Developing a PCSK9-competitive inhibitor as a therapeutic agent for reducing blood cholesterol levels

Elevated levels of low‐density lipoprotein cholesterol (LDL-C) in the blood can lead to atherosclerotic plaques and cardiovascular diseases. Cholesterol homeostasis is highly regulated by LDL-Receptor (LDLR), a transmembrane receptor, that mediates the uptake of LDL-C into the liver and thereby clearing it from the circulation. The hepatic enzyme Proprotein Convertase Subtilisin/Kexin type 9 (PCSK9) reduces the number of LDLR molecules available to clear LDL-C by directing LDLR to lysosomal degradation. Once PCSK9 binds LDLR on the cell surface, the PCSK9/LDLR complex moves to the acidic endosome through endocytosis, where PCSK9 binds tightly to LDLR and prevents the receptor from escaping and recycling to the membrane.
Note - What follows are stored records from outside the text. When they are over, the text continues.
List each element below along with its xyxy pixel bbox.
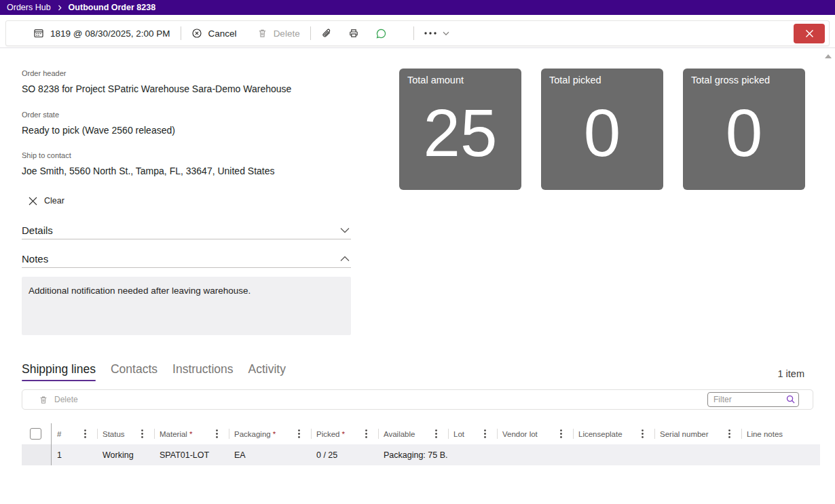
cell-packaging[interactable]: EA	[229, 450, 311, 460]
tile-label: Total picked	[541, 69, 663, 85]
column-header-lot[interactable]: Lot	[448, 423, 497, 444]
ship-to-contact-label: Ship to contact	[22, 151, 71, 159]
chat-button[interactable]	[375, 28, 387, 39]
column-header-available[interactable]: Available	[378, 423, 448, 444]
column-header-vendor-lot[interactable]: Vendor lot	[497, 423, 573, 444]
tile-value: 0	[541, 85, 663, 190]
trash-icon	[39, 395, 48, 405]
cell-material[interactable]: SPAT01-LOT	[154, 450, 229, 460]
details-title: Details	[22, 225, 53, 236]
grid-delete-button[interactable]: Delete	[39, 395, 78, 405]
shipping-lines-table: # Status Material* Packaging* Picked*	[22, 423, 820, 465]
outbound-order-page: Orders Hub Outbound Order 8238 1819 @ 08…	[0, 0, 835, 504]
command-bar-divider	[413, 26, 414, 40]
cancel-button[interactable]: Cancel	[191, 28, 237, 39]
column-menu-icon[interactable]	[435, 429, 437, 438]
clear-button[interactable]: Clear	[29, 196, 64, 206]
tile-value: 0	[683, 85, 805, 190]
cell-number[interactable]: 1	[51, 444, 97, 465]
ship-to-contact-value: Joe Smith, 5560 North St., Tampa, FL, 33…	[22, 166, 275, 176]
column-header-serial-number[interactable]: Serial number	[654, 423, 741, 444]
column-menu-icon[interactable]	[216, 429, 218, 438]
order-state-value: Ready to pick (Wave 2560 released)	[22, 125, 175, 136]
select-all-checkbox[interactable]	[30, 428, 41, 440]
column-header-licenseplate[interactable]: Licenseplate	[573, 423, 654, 444]
column-header-line-notes[interactable]: Line notes	[741, 423, 820, 444]
tile-value: 25	[399, 85, 521, 190]
trash-icon	[257, 28, 267, 39]
breadcrumb-orders-hub[interactable]: Orders Hub	[7, 3, 51, 12]
more-dots-icon	[424, 32, 437, 35]
breadcrumb: Orders Hub Outbound Order 8238	[0, 0, 835, 15]
delete-button[interactable]: Delete	[257, 28, 300, 39]
column-header-packaging[interactable]: Packaging*	[229, 423, 311, 444]
cancel-label: Cancel	[208, 28, 237, 39]
header-checkbox-cell	[22, 423, 51, 444]
table-header-row: # Status Material* Packaging* Picked*	[22, 423, 820, 444]
tile-total-picked: Total picked 0	[541, 69, 663, 190]
grid-delete-label: Delete	[54, 395, 78, 404]
more-commands-button[interactable]	[424, 31, 449, 36]
delete-label: Delete	[274, 28, 300, 39]
tile-label: Total gross picked	[683, 69, 805, 85]
column-menu-icon[interactable]	[560, 429, 562, 438]
chevron-down-icon	[443, 31, 449, 36]
close-x-icon	[805, 29, 814, 38]
notes-textarea[interactable]: Additional notification needed after lea…	[22, 277, 351, 335]
tab-list: Shipping lines Contacts Instructions Act…	[22, 362, 286, 379]
tile-total-gross-picked: Total gross picked 0	[683, 69, 805, 190]
column-menu-icon[interactable]	[365, 429, 367, 438]
order-header-value: SO 8238 for Project SPatric Warehouse Sa…	[22, 83, 291, 94]
filter-field	[707, 392, 799, 407]
cancel-circle-icon	[191, 28, 202, 39]
cell-picked[interactable]: 0 / 25	[311, 450, 378, 460]
calendar-icon	[33, 28, 44, 39]
clear-label: Clear	[44, 196, 64, 206]
row-checkbox-cell[interactable]	[22, 444, 51, 465]
scroll-up-arrow[interactable]	[825, 54, 832, 58]
table-row[interactable]: 1 Working SPAT01-LOT EA 0 / 25 Packaging…	[22, 444, 820, 465]
tab-contacts[interactable]: Contacts	[111, 362, 157, 379]
column-header-material[interactable]: Material*	[154, 423, 229, 444]
column-menu-icon[interactable]	[298, 429, 300, 438]
notes-section-header[interactable]: Notes	[22, 250, 351, 268]
tab-activity[interactable]: Activity	[248, 362, 286, 379]
column-menu-icon[interactable]	[84, 429, 86, 438]
column-menu-icon[interactable]	[484, 429, 486, 438]
search-icon[interactable]	[785, 394, 796, 404]
order-header-label: Order header	[22, 69, 66, 77]
details-section-header[interactable]: Details	[22, 221, 351, 239]
breadcrumb-chevron-icon	[57, 5, 62, 11]
close-button[interactable]	[794, 24, 825, 43]
tab-shipping-lines[interactable]: Shipping lines	[22, 362, 96, 379]
cell-status[interactable]: Working	[97, 450, 154, 460]
schedule-button[interactable]: 1819 @ 08/30/2025, 2:00 PM	[33, 28, 170, 39]
page-divider	[0, 47, 835, 48]
column-header-number[interactable]: #	[51, 423, 97, 444]
attach-button[interactable]	[321, 28, 332, 39]
schedule-label: 1819 @ 08/30/2025, 2:00 PM	[50, 28, 170, 39]
tile-label: Total amount	[399, 69, 521, 85]
command-bar-divider	[310, 26, 311, 40]
cell-available[interactable]: Packaging: 75 B...	[378, 450, 448, 460]
column-menu-icon[interactable]	[642, 429, 644, 438]
notes-title: Notes	[22, 253, 48, 265]
print-button[interactable]	[348, 28, 359, 39]
command-bar-divider	[181, 26, 181, 40]
breadcrumb-current-page: Outbound Order 8238	[69, 3, 156, 12]
column-menu-icon[interactable]	[141, 429, 143, 438]
clear-x-icon	[29, 197, 37, 206]
column-header-picked[interactable]: Picked*	[311, 423, 378, 444]
chevron-up-icon	[340, 256, 350, 262]
item-count: 1 item	[778, 368, 805, 379]
tile-total-amount: Total amount 25	[399, 69, 521, 190]
order-state-label: Order state	[22, 111, 59, 119]
command-bar: 1819 @ 08/30/2025, 2:00 PM Cancel Delete	[5, 20, 830, 46]
column-header-status[interactable]: Status	[97, 423, 154, 444]
grid-toolbar: Delete	[22, 389, 813, 410]
tab-instructions[interactable]: Instructions	[172, 362, 233, 379]
column-menu-icon[interactable]	[728, 429, 730, 438]
chevron-down-icon	[340, 227, 350, 233]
Herein, we are developing a pH-dependent PCSK9-competitive inhibitor that would serve as a potential therapeutic agent to reduce blood LDL-C levels. In this approach, this inhibitor would competitively bind LDLR and thereby prevent its PCSK9-mediated degradation. The PCSK9-competitive inhibitor design is based on two protein engineering strategies, affinity maturation and pH-switch, to generate a mutated variant with higher binding affinity to LDLR at pH 7.4, and reduced affinity at acidic pH, enabling the receptor to dissociate in the acidic endosome and recycle to the cell surface. Thus far, we have produced an active truncated ΔN-PCSK9ΔC protein and established its binding activity to both recombinant LDLR and cell-expressed LDLR at both physiological and acidic pH. Also, the internalization of ΔN-PCSK9ΔC to hepatic cells was demonstrated following interaction with LDLR on the cell surface. This truncated PCSK9 will be further used as a template for designing a library and screening it for high affinity pH-sensitive ΔN-PCSK9ΔC variants.